Contrapõem a apelada, quanto a este ponto, que não existem créditos vencidos e não pagos efetivamente devidos a credores bancários na modalidade de leasing; que nenhum dos credores na modalidade de leasing tem qualquer crédito vencido e não pago pela devedora, ao contrário dos restantes credores, e em particular dos credores senhorios, logo, efetiva e realmente, jamais se pode verificar tratamento preferencial entre os citados credores ou a violação do princípio da igualdade entre os mesmos; que, na realidade os (créditos e) credores bancários na modalidade de leasing não são iguais aos restantes credores, mormente aos credores senhorios, constituindo evidência dessa destrinça, a própria natureza do contrato, dos direitos e das obrigações que o mesmo encerra.
Importa analisar se ocorreu a apontada violação.

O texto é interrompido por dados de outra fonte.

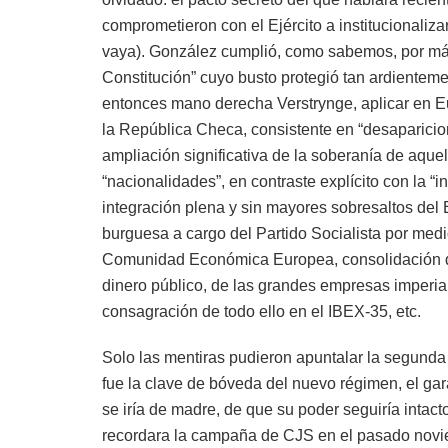
comprometieron con el Ejército a institucionaliza
vaya). González cumplió, como sabemos, por má
Constitución” cuyo busto protegió tan ardientem
entonces mano derecha Verstrynge, aplicar en Eus
la República Checa, consistente en “desaparicione
ampliación significativa de la soberanía de aque
“nacionalidades”, en contraste explícito con la 
integración plena y sin mayores sobresaltos del E
burguesa a cargo del Partido Socialista por medio
Comunidad Económica Europea, consolidación de
dinero público, de las grandes empresas imperial
consagración de todo ello en el IBEX-35, etc.
Solo las mentiras pudieron apuntalar la segunda
fue la clave de bóveda del nuevo régimen, el gara
se iría de madre, de que su poder seguiría intacto
recordara la campaña de CJS en el pasado noviem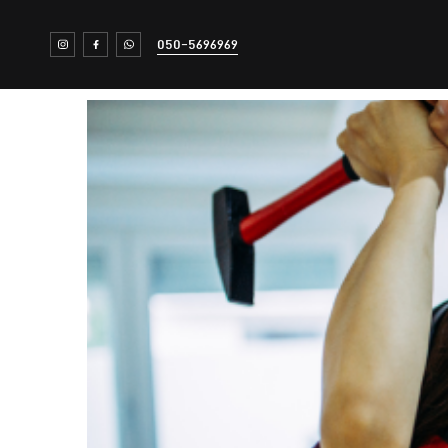
050-5696969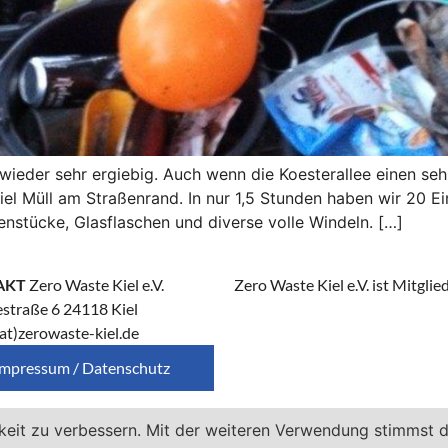
eder sehr ergiebig. Auch wenn die Koesterallee einen sehr
el Müll am Straßenrand. In nur 1,5 Stunden haben wir 20 Eim
enstücke, Glasflaschen und diverse volle Windeln. […]
AKT
Zero Waste Kiel e.V.
Zero Waste Kiel e.V. ist Mitglie
straße 6 24118 Kiel
at)zerowaste-kiel.de
Impressum / Datenschutz
keit zu verbessern. Mit der weiteren Verwendung stimmst 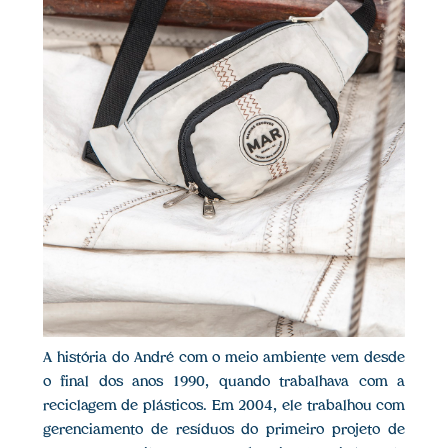
A história do André com o meio ambiente vem desde
o final dos anos 1990, quando trabalhava com a
reciclagem de plásticos. Em 2004, ele trabalhou com
gerenciamento de resíduos do primeiro projeto de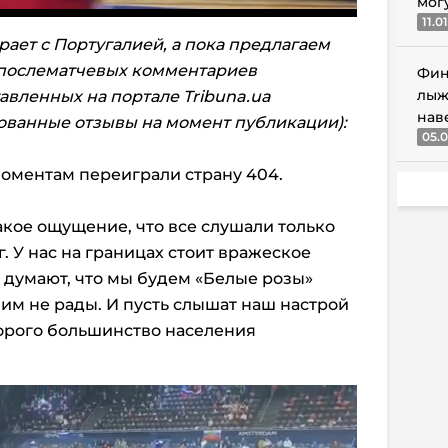
мог
11.0
рает с Португалией, а пока предлагаем
послематчевых комментариев
Фин
лыж
тавленных на портале
Tribuna
.
ua
нав
ованные отзывы на момент публикации):
05.0
моментам переиграли страну 404.
Такое ощущение, что все слушали только
г. У нас на границах стоит вражеское
и думают, что мы будем «Белые розы»
ь им не рады. И пусть слышат наш настрой
торого большинство населения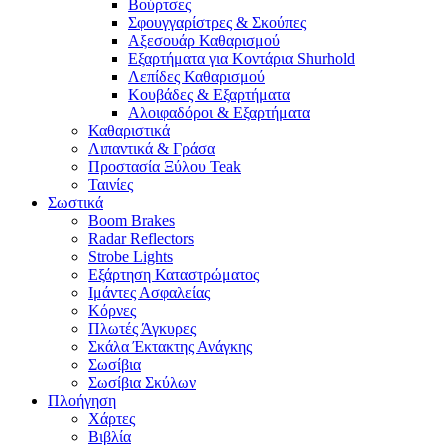
Βούρτσες
Σφουγγαρίστρες & Σκούπες
Αξεσουάρ Καθαρισμού
Εξαρτήματα για Κοντάρια Shurhold
Λεπίδες Καθαρισμού
Κουβάδες & Εξαρτήματα
Αλοιφαδόροι & Εξαρτήματα
Καθαριστικά
Λιπαντικά & Γράσα
Προστασία Ξύλου Teak
Ταινίες
Σωστικά
Boom Brakes
Radar Reflectors
Strobe Lights
Εξάρτηση Καταστρώματος
Ιμάντες Ασφαλείας
Κόρνες
Πλωτές Άγκυρες
Σκάλα Έκτακτης Ανάγκης
Σωσίβια
Σωσίβια Σκύλων
Πλοήγηση
Χάρτες
Βιβλία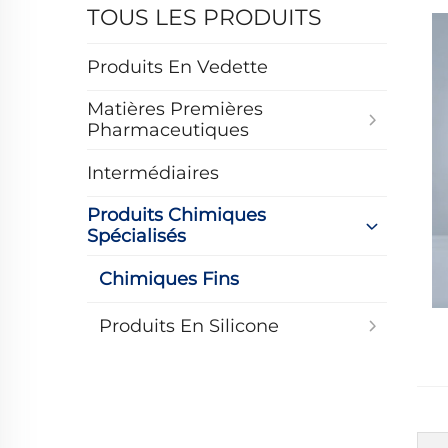
TOUS LES PRODUITS
Produits En Vedette
Matières Premières
Pharmaceutiques
Intermédiaires
Produits Chimiques
Spécialisés
Chimiques Fins
Produits En Silicone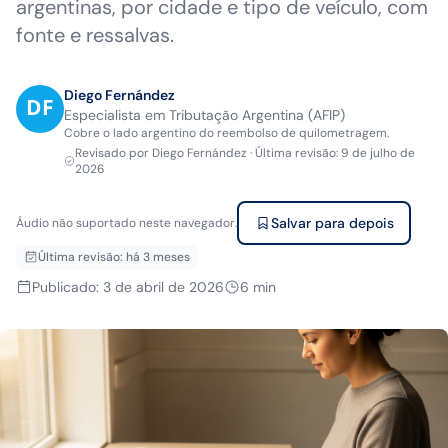
argentinas, por cidade e tipo de veículo, com
fonte e ressalvas.
Diego Fernández
Especialista em Tributação Argentina (AFIP)
Cobre o lado argentino do reembolso de quilometragem.
Revisado por
Diego Fernández
·
Última revisão
:
9 de julho de
2026
Salvar para depois
Áudio não suportado neste navegador.
Última revisão
:
há 3 meses
Publicado
:
3 de abril de 2026
6
min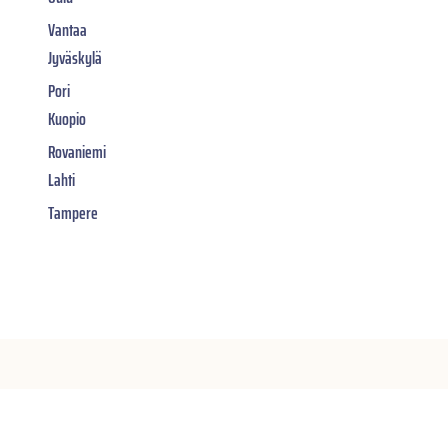
Vantaa
Jyväskylä
Pori
Kuopio
Rovaniemi
Lahti
Tampere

No caso sub judice mostram-se respeitadas a maiorias previstas no art. 17º-F, n.º 5, als. b) e c), estando o acordo subscrito por credores que representam 64,18% dos créditos reconhecidos (mesmo que, por hipótese, se desconsiderassem os votos correspondentes aos créditos das sociedades comerciais que exploram os ginásios (…), (…), (…) e (…), ainda assim, obteríamos uma percentagem superior a 50%), recolhendo ainda o voto favorável de mais de dois terços da totalidade dos votos emitidos, sendo mais de 50 % dos votos emitidos correspondentes a créditos não subordinados relacionados com direito de voto, contidos na lista de créditos definitiva.
Dispõe assim o artigo 194.º do CIRE que: 1) O plano de insolvência obedece ao princípio da igualdade dos credores da insolvência, sem prejuízo das diferenciações justificadas por razões objectivas. 2) O tratamento mais desfavorável relativamente a outros credores em idêntica situação depende do consentimento do credor afectado, o qual se considera tacitamente prestado no caso de voto favorável; 3) É nulo qualquer acordo em que o administrador da insolvência, o devedor ou outrem confira vantagens a um credor não incluídas no plano de insolvência em contrapartida de determinado comportamento no âmbito do processo de insolvência, nomeadamente quanto ao exercício do direito de voto.
Ao dispor que o plano obedece ao princípio da igualdade dos credores, sem prejuízo das diferenciações justificadas por razões objectivas, o n.º 1 deste artigo 194.º consagra uma dimensão material do princípio da igualdade, pondo em evidência as duas vertentes que o caracterizam: a necessidade de tratar do mesmo modo o que é semelhante e de tratar de modo diferenciado o que é distinto. Isto, sem prejuízo da possibilidade de os credores atingidos pela violação do princípio da igualdade darem a sua anuência, nos termos previstos no n.º 2, do mesmo artigo 194.º (cf. Catarina Serra, in Ob. Cit, pag. 474, os Acórdãos do Tribunal da Relação do Porto de 10/07/2024, Relator Artur Dionísio, processo n.º 2907/23.8T8STS.P1 e da Relação de Coimbra de 26/04/2022, proc. Relatora Maria João Areias n.º840/21.7T8ACB.C1, disponíveis para consulta in www.dgsi.pt).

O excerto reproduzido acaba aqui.